The first thing that needs to be done is to call the Post Office. Tell them what zip code the birds are going to and make sure that they can be shipped. It's not as simple as it used to be in some places. The airlines will not take the birds if they have to switch planes. It has to be a direct flight from Point A to Point B. Next you must get a special box designed to ship live birds in. That will have to be ordered from one of the pigeon supply houses, Foy's, seigels, Jedds, Global. I didn't go back and read this whole thread so don't know how many birds we're talking about.

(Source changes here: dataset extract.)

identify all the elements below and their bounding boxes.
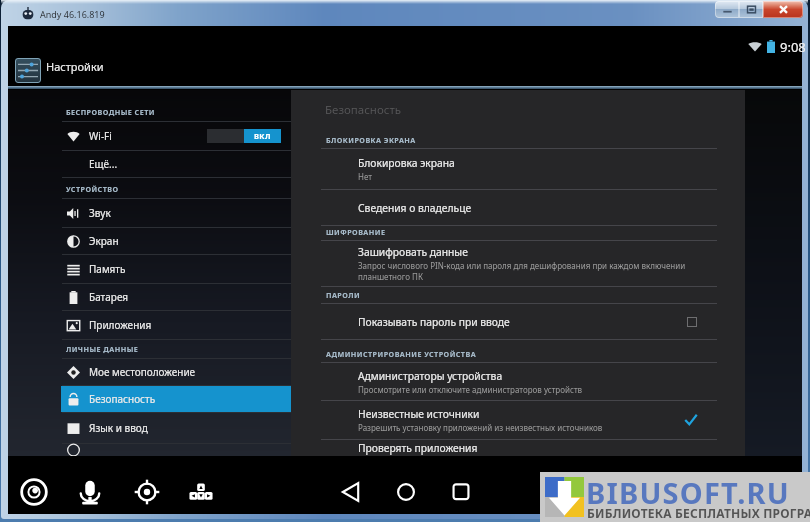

You can buy a 2 bird box, a 4 bird box and an 8 bird box. Approx cost for 2 birds is about $27. For 4 birds it's about $37 and for 8 birds it's close to $50. I personally will only ship birds on Mon, or Tues. JUST IN CASE there's a problem. Never had one yet, but know people who have and have heard stories. Better safe than sorry. Once you find out that your PO will allow you to ship the birds, call them a day or so ahead of time, let them know what day you want to ship the birds out and make arrangements with them so they know you are coming. Find out what time truck leaves the PO. Don't put the birds in a box and take them at 9:00 in the AM when the truck won't pick them up till 5:00 in the evening. Show up at the PO about 1 hour before the truck is schduled to leave. Obviously, much better on the birds. Hope this answered some of your questions.


----------



## Lovebirds

OK. Just read through the post real quick. You will need a 4 bird box, I see there's 3 birds to be shipped. The box has a divider in it so that the birds are separated. That way there is no fighting in the box. Good luck.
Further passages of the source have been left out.